I would not be concerned about the 3 degrees fluctuation. Maybe it had just dumped ice or just getting ready to. Some of the older icemakers had heaters in them that would heat the ice enough to make it easier to rake out of the tray.

The ice maker tells the inlet valve how long to run. 5 to 8 sec's or something like that, maybe a little longer depending on model.

If the tube starts freezing up, you might want to check the valve as it may not be shutting completely off. This can cause it to freeze up. Kind like an ice dam. Little by little little pieces of ice began to form until it causes a blockage.


----------



## g8tkeeper (Jun 25, 2009)

g8tkeeper said:


> It's been several month since I started this thread and I haven't fix this problem. You guys stated I needed to replace the dual water inlet valve because the assumption was that water was not being supplied to the icemaker. So that I won't waste money or time and to be sure, is it possible that the ice maker is not working properly?


The dual water inlet valve was replaced and still no ice. The freezer fan is working and the temperature setting is at "9" for coldest and the items in freezer are frozen. I assume it is at least 0 degrees fahrenheit. Before I shell out $170, is it possible that it isn't the icemaker but the main circuit board or something else? Please advise


----------



## g8tkeeper (Jun 25, 2009)

g8tkeeper said:


> The dual water inlet valve was replaced and still no ice. The freezer fan is working and the temperature setting is at "9" for coldest and the items in freezer are frozen. I assume it is at least 0 degrees fahrenheit. Before I shell out $170, is it possible that it isn't the icemaker but the main circuit board or something else? Please advise


Is there a way to check if it is the main circuit board versus the ice maker?


----------



## boman47k (Aug 25, 2006)

> Is there a way to check if it is the main circuit board versus the ice maker?

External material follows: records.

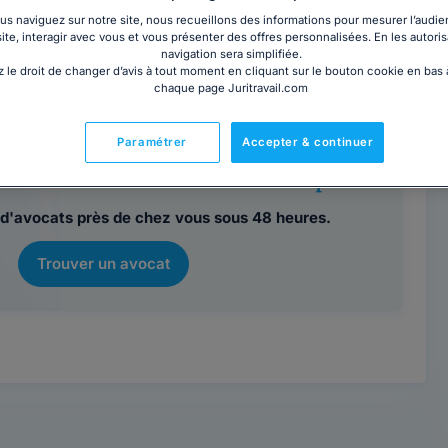
RAYNE
Contacter cet avocat
s naviguez sur notre site, nous recueillons des informations pour mesurer l’audie
site, interagir avec vous et vous présenter des offres personnalisées. En les autoris
Avignon
navigation sera simplifiée.
 le droit de changer d’avis à tout moment en cliquant sur le bouton cookie en bas
chaque page Juritravail.com
Paramétrer
Accepter & continuer
rencontrer un avocat en cabinet à Apt ?
d'avocats près de chez vous sous 48 heures.
Trouver un avocat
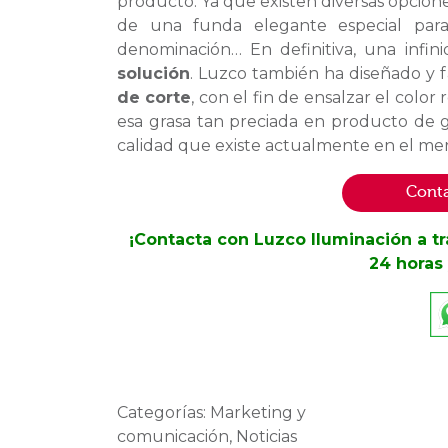
producto. Ya que existen diversas opcion
de una funda elegante especial par
denominación… En definitiva, una infi
solución
. Luzco también ha diseñado y 
de corte
, con el fin de ensalzar el color
esa grasa tan preciada en producto de g
calidad que existe actualmente en el mer
Conta
¡Contacta con Luzco Iluminación a t
24 horas 
Categorías: Marketing y
comunicación, Noticias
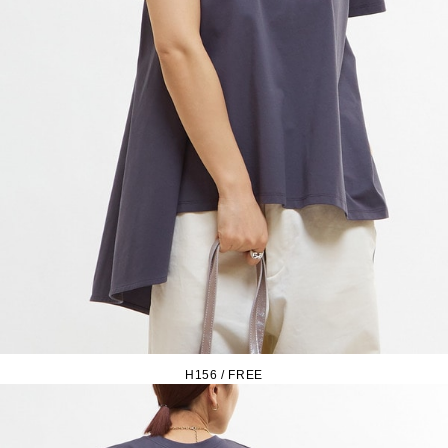
H156 / FREE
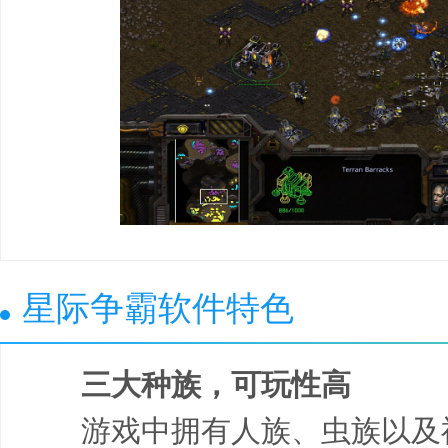
星际争霸软件特色
三大种族，可玩性高
游戏中拥有人族、虫族以及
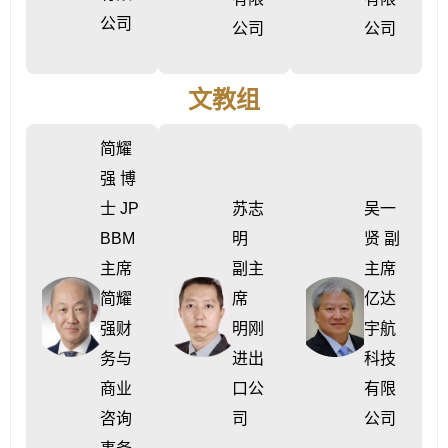
公司
公司
公司
文教组
简耀
强 博
士 JP
苏志
吴一
BBM
明
贤
副
主席
副主
主席
简耀
席
亿达
强财
明刚
宇航
务与
进出
科技
商业
口公
有限
咨询
司
公司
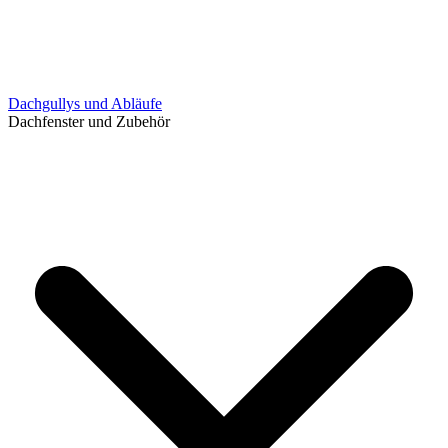
Dachgullys und Abläufe
Dachfenster und Zubehör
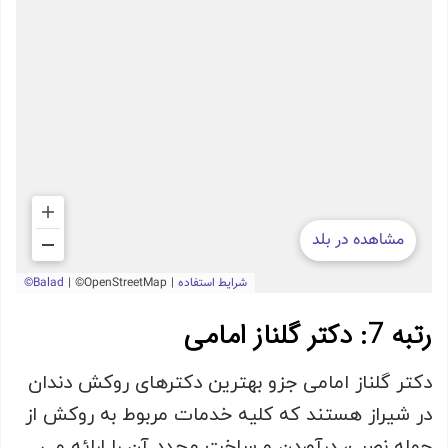
رتبه 7: دکتر گلناز امامی
دکتر گلناز امامی جزو بهترین دکترهای روکش دندان
در شیراز هستند که کلیه خدمات مربوط به روکش از
جمله نصب، درآوردن و ساخت مجدد آن را ارائه می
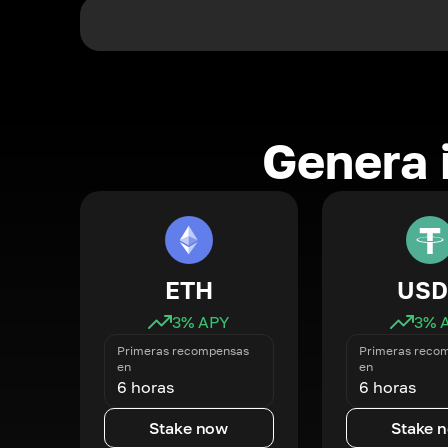
Genera 
ETH
USD
3
% APY
3
% 
Primeras recompensas
Primeras reco
en
en
6 horas
6 horas
Stake now
Stake 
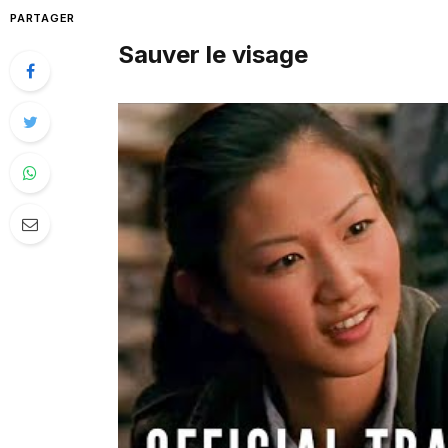
PARTAGER
Sauver le visage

If I remember correctly, back when I fooled with appliances, the icemakers did have a connection you could cross out too see if it would send the signal to the inlet valve. Since the circuits boards came out, I am somewhat lost on these things.

If the inlet valve is still like the older ones, they can be checked before replacing with or without live power. I guess we should have mentioned that, sorry.

I have no experience with the circuit boards, but I have read of problems with some of them. 

It used to be you could sort of count on finding a problem in the df system, timer, stats, etc. I don't know if the newer one even have timers in them now that the circuit boards are used.

The temps seem okay. 10 degrees is a good temp to freeze most things. If you like your ice cream hard, you may want to go a little colder.
I suggest you google 'appliance repair'. I bet you find a place that will almost walk you through the trouble shooting for this fridge.

Wish I could be of more help, but I don't want to feel I cost you money by giving advise on an appliance I am not familiar with.


----------



## Jacques (Jul 9, 2008)

i know this is a DIY forum but that refrig is a little complicated. instead of wasting money by throwing parts at it, have it serviced by a local guy who knows the GE artica style refrigs[ask]. the problem with those 'help' sites-IMO- is; they really want to sell you parts. and on the ones where they take all the 'rent a parts' back-what happens to those parts?


----------